**ACTION ITEM**
Scan the records below for the word "américaine". Copy each line where it appears.

**PROVIDED DATA**
-- Opening Marker --

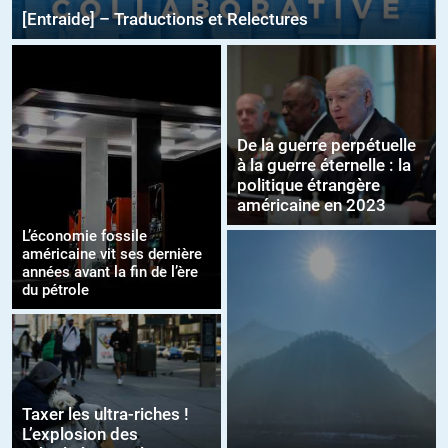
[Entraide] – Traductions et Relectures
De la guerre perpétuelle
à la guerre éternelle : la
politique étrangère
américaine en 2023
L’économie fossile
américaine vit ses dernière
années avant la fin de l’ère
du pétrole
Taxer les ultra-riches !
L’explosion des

-- Closing Marker --
-- Opening Marker --

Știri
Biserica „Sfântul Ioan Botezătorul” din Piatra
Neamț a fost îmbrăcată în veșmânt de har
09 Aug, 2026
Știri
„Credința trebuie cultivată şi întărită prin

-- Closing Marker --

**EXERCISE OUTPUT**
américaine en 2023
américaine vit ses dernière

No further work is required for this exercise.